Yılbaşından hemen önce başlayan bu uyarılar, 2018 yılının ilk aylarından başlayarak tümünde devam edecek gözüküyor. İç politika ve dış ilişkilerde beklenen kötü haberler gelmese bile, sadece ekonomik tablolar üzerinden uluslararası finans çevrelerinden gelecek uyarılara artık alışmamız gerekecek.
Mevcut uyarıların hem üslup olarak yumuşak olduğunu, hem de süreç olarak piyasaya etki edecek uyarılar olmadığını rahatlıkla söyleyebiliriz. Ancak yeni yılda gelecek uyarılar ile dozu ve zamanlamaları, piyasaları derinden etkileyebilecek potansiyele sahip olma ihtimalini beraberinde taşıyacak.
ENFLASYON BÜYÜK RİSK
Uyarı olarak gördüğümüz bu açıklamalardan bir bölümünü verelim... Pek sık demeç vermeyen Dünya Bankası Türkiye Direktörü Johannes Zutt, “Türkiye’de dış kırılganlıklar, yurt içinde enflasyonist baskılar, mali alana ilişkin son zamanlarda görülen aşınma, ekonomiyi destekleyecek mali ve para politika alanlarının sınırlı olması göz önüne alındığında, bu yıl yüksek büyümenin ardından gelecek yıl büyümenin yavaşlaması öngörülüyor” demiş. Türkiye’de mevcut makroekonomik ortam ve enerji fiyatlarındaki artış, ABD ve Avrupa’da parasal sıkılaştırma gibi öngörülen dış koşulların parasal ve mali disiplin gerektirdiğini vurgulayan Zutt, bunun yatırımcı güveni sağlamak için önemli olan düşük enflasyon ve istikrarlı kura yönelik beklentilere dayanak olacağını belirtmiş.
Zutt
Yılın son 1-2 haftası banka ve aracı kurumlar açısından “bilanço makyajı” dönemleridir. Her 3 ayda bir çıkan bilançolar önemlidir ama yıl sonu bilançosu şirketlerin performansını gösteren asıl tablolardır. Sadece şirketler değil, yöneticileri açısından da yıl sonu bilançoları çok önemlidir. Çünkü yöneticilerin hem başarılarının somutlaşacağı, hem de kişisel gelirlerinin belirleneceği bir tablodur. Büyük şirketlerin üst düzey yöneticileri başarıya göre performans primi alırlar, o nedenle, “jestiyon” adıyla aldıkları başarı primlerinin de belirleneceği bu hafta, yöneticiler açısından çok önemlidir. Geçen hafta bu plan bitmiştir, o nedenle bu hafta sakin geçer.

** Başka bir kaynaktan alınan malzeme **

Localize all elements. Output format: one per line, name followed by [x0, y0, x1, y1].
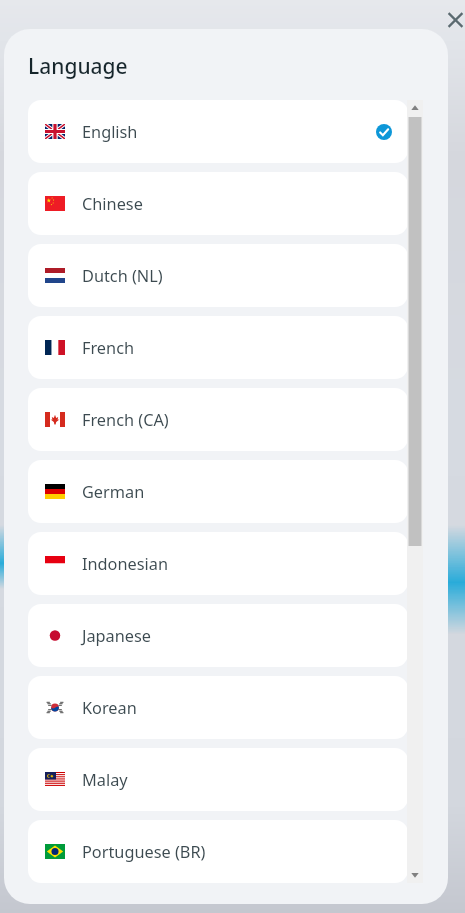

Yıl sonu bilançolarında kârların yüksek gösterildiği bilinir. Kurumsal denetimin olmadığı dönemlerde kalem oyunu daha fazla, bilanço makyajı daha ağır olurdu. Son yıllarda uluslararası denetimle birlikte makyaj azalsa bile, yıl sonu rakamlarını mümkün olduğunca iyi gösterme çabasının devam ettiği açık. Makyajın, alacakları prim nedeniyle yöneticilerin işine gelmesi de çok doğal.
İşte bu nedenle her yılın son haftalarında özellikle kurlarda sakin bir seyir izleriz. Son iki haftaya girilirken, karları olumlu etkilediği için, genelde kurlarda önce bir düşüş, sonra sakinlik gelir. Çok anormal gelişmeler olmazsa, bu sakin seyir yıl sonu bilançosu bitene, yani 31 Aralık’a kadar sürer. Yılbaşından sonra, haftanın hangi gününe denk geldiğine de bağlı olarak, yeni yılın ilk günlerinden itibaren ise kurlarda yeniden bir artış trendi görülür.
SON 3 YILIN KUR HAREKETİ
Bu çerçevede son 3 yılın seyrine baktık.. 2014 yılı aralık ortasında 2.3714 TL olan dolar kuru 31 Aralık 2014’de 2.3230 TL olmuş. 2015 Ocak ayı başında ise 6 Ocak’ta 2.3453 TL seviyesine yükselmiş, ardından 15 Ocak’ta 2.2968’e inmiş.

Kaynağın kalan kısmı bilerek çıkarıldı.